Exercise: Write the records out again without change. Leave the pictures behind.

Available data Start Marker

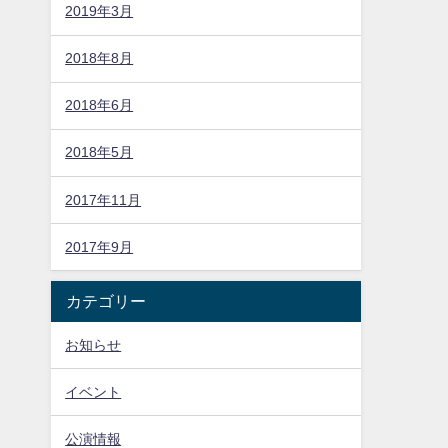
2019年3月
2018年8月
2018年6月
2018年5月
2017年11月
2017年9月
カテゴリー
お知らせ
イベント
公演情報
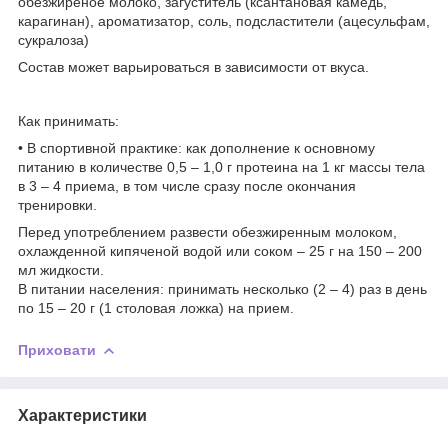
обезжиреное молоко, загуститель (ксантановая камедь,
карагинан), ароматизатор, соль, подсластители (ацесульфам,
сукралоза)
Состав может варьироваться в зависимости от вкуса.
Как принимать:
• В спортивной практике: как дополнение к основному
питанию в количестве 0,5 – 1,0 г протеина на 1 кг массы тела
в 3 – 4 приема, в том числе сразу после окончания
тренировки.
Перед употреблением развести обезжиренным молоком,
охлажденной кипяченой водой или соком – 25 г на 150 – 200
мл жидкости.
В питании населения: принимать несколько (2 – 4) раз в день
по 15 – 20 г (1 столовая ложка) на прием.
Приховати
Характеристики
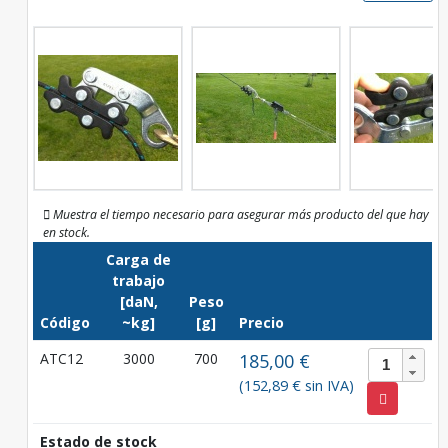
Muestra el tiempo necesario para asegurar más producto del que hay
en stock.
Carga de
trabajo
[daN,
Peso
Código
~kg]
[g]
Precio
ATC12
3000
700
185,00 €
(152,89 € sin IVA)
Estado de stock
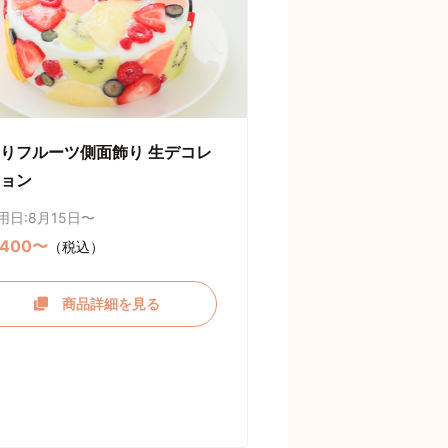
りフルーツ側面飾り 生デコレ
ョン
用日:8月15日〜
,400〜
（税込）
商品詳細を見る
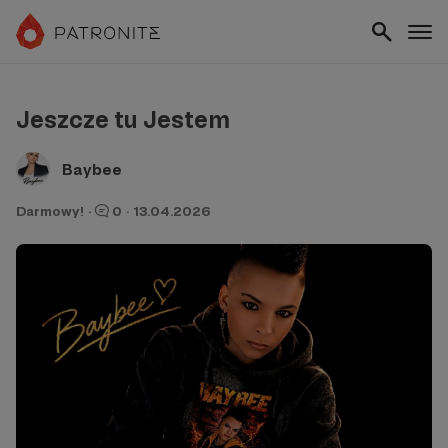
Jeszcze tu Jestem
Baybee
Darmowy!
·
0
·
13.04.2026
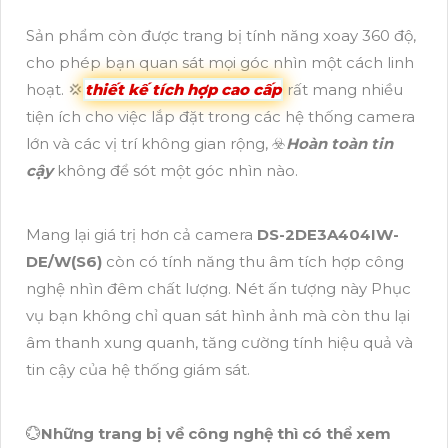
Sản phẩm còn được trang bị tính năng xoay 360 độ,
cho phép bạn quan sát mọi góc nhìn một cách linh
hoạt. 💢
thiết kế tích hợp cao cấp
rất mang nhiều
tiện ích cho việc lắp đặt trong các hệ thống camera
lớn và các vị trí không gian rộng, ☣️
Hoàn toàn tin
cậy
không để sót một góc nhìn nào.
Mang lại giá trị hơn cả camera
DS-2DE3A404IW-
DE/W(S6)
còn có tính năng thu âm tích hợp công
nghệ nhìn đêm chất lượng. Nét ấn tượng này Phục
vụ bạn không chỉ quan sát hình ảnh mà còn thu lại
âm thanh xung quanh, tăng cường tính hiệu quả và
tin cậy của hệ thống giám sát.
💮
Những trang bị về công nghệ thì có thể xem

Available data End Marker

Exercise answer:
2019年3月
2018年8月
2018年6月
2018年5月
2017年11月
2017年9月
カテゴリー
お知らせ
イベント
公演情報
обезжиреное молоко, загуститель (ксантановая камедь,
карагинан), ароматизатор, соль, подсластители (ацесульфам,
сукралоза)
Состав может варьироваться в зависимости от вкуса.
Как принимать:
• В спортивной практике: как дополнение к основному
питанию в количестве 0,5 – 1,0 г протеина на 1 кг массы тела
в 3 – 4 приема, в том числе сразу после окончания
тренировки.
Перед употреблением развести обезжиренным молоком,
охлажденной кипяченой водой или соком – 25 г на 150 – 200
мл жидкости.
В питании населения: принимать несколько (2 – 4) раз в день
по 15 – 20 г (1 столовая ложка) на прием.
Приховати
Характеристики
Muestra el tiempo necesario para asegurar más producto del que hay
en stock.
Carga de
trabajo
[daN,
Peso
Código
~kg]
[g]
Precio
ATC12
3000
700
185,00 €
(152,89 € sin IVA)
Estado de stock
りフルーツ側面飾り 生デコレ
ョン
用日:8月15日〜
,400〜
（税込）
商品詳細を見る
Jeszcze tu Jestem
Baybee
Darmowy!
·
0
·
13.04.2026
Sản phẩm còn được trang bị tính năng xoay 360 độ,
cho phép bạn quan sát mọi góc nhìn một cách linh
hoạt. 💢
thiết kế tích hợp cao cấp
rất mang nhiều
tiện ích cho việc lắp đặt trong các hệ thống camera
lớn và các vị trí không gian rộng, ☣️
Hoàn toàn tin
cậy
không để sót một góc nhìn nào.
Mang lại giá trị hơn cả camera
DS-2DE3A404IW-
DE/W(S6)
còn có tính năng thu âm tích hợp công
nghệ nhìn đêm chất lượng. Nét ấn tượng này Phục
vụ bạn không chỉ quan sát hình ảnh mà còn thu lại
âm thanh xung quanh, tăng cường tính hiệu quả và
tin cậy của hệ thống giám sát.
💮
Những trang bị về công nghệ thì có thể xem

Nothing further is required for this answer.